This three-channel video work is built around an NPC dialogue system generated inside a game engine. It creates a closed and highly programmed worldview described as a Republic. The work does not rely on story development or dramatic events. It instead uses very long and hard-to-read NPC texts as its main narrative tool. The act of viewing becomes an experience of time being occupied by a system. The viewer is not asked to understand. The viewer is required to stay, wait, and endure a constant flow of information. This situation mirrors a player character trapped in a dialogue state by the game itself.
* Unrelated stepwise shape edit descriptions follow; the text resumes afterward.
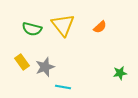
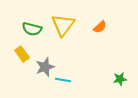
yellow triangle: rotated 15 degrees clockwise
yellow rectangle: moved 8 px up
green star: moved 6 px down
cyan line: moved 7 px up
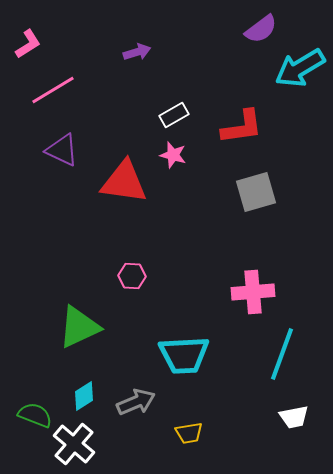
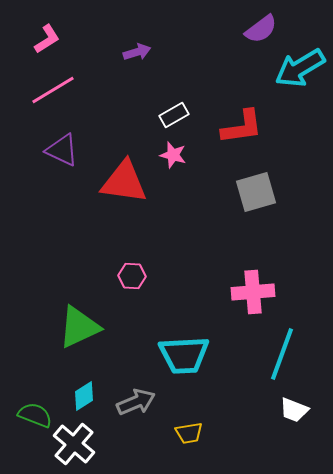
pink L-shape: moved 19 px right, 5 px up
white trapezoid: moved 7 px up; rotated 32 degrees clockwise
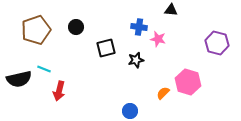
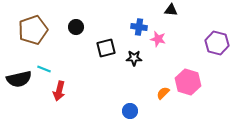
brown pentagon: moved 3 px left
black star: moved 2 px left, 2 px up; rotated 14 degrees clockwise
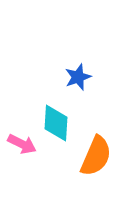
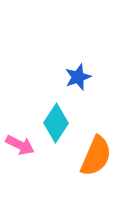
cyan diamond: rotated 30 degrees clockwise
pink arrow: moved 2 px left, 1 px down
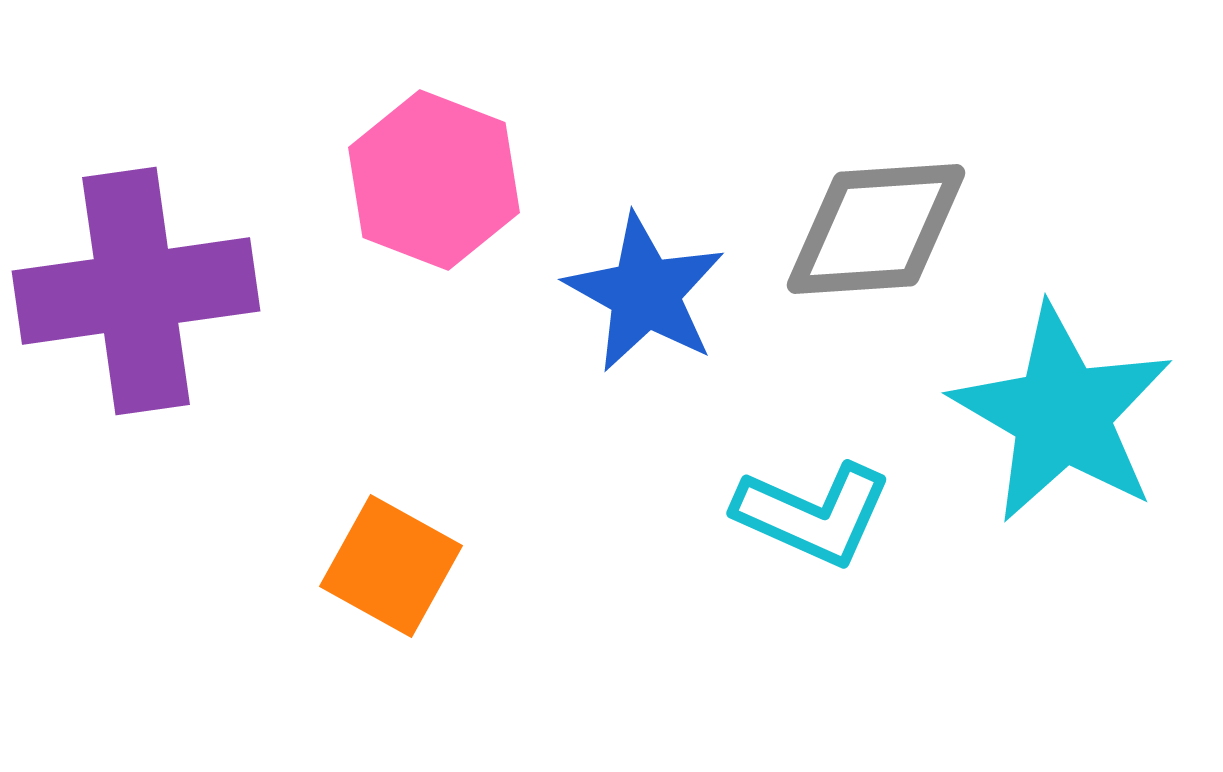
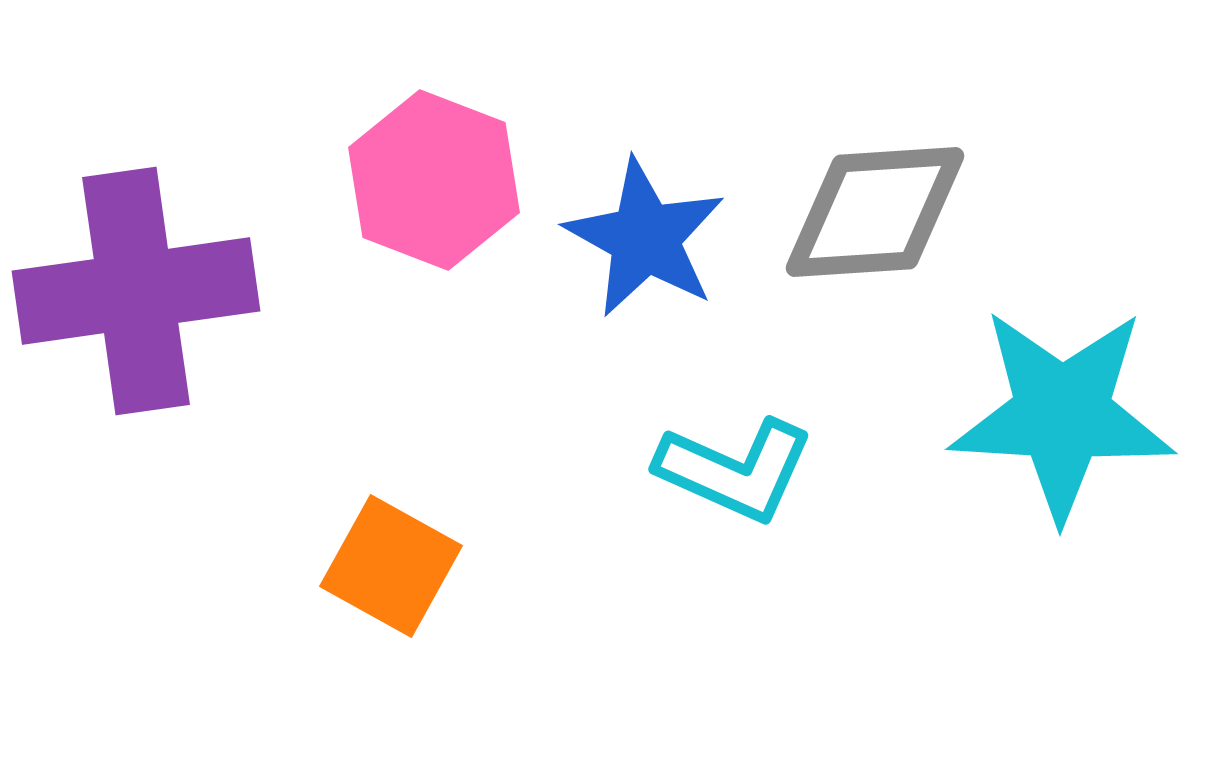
gray diamond: moved 1 px left, 17 px up
blue star: moved 55 px up
cyan star: rotated 27 degrees counterclockwise
cyan L-shape: moved 78 px left, 44 px up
On the central screen, the NPC appears wearing a Chinese police uniform. He acts as a representative of the Republic and as an interpreter of its ideology. His language remains calm and internally consistent. It avoids direct violence and emotional threat. Through repeated use of terms such as progress, collaboration, future, and rational planning, he performs a slow and systematic purification of family, bloodline, instinct, and personal desire. This extended and controlled form of persuasion presents power as logical, self-justifying, and beyond question.
The left screen shows an NPC made of four dolphins wearing police hats. They rotate endlessly in mid-air. Through rhythm, formation, and repeated speech, they function as a moving disciplinary system. Rotation works both as visual motion and as a psychological adjustment. Rhythm reshapes the individual. Repetition reduces difference. Order appears natural and is framed as safety.
On the right screen, the NPC takes the form of an inflatable Big Cat toy. It combines features of toys, teaching tools, and surveillance devices. It speaks in a soft and playful tone. It scans, measures, and sorts emotional and memory traces in child viewers. Attachments to bloodline, private ownership, and heroic fantasy are converted into measurable residue values. These values are overwritten through nursery songs, shared rhythm, and positive feedback. By shifting ideological force into early childhood, the work shows how control can appear gentle and harmless while still being deeply effective.
The three screens form a single system rather than a simple comparison. Each screen targets a different level of control. Language addresses rational thought. Rhythm shapes the body. Emotional calibration works at a subconscious level. Together, they describe a form of power that does not depend on clear acts of violence. This power works slowly. It shapes the player over time through calm, continuous, and procedural processes of purification.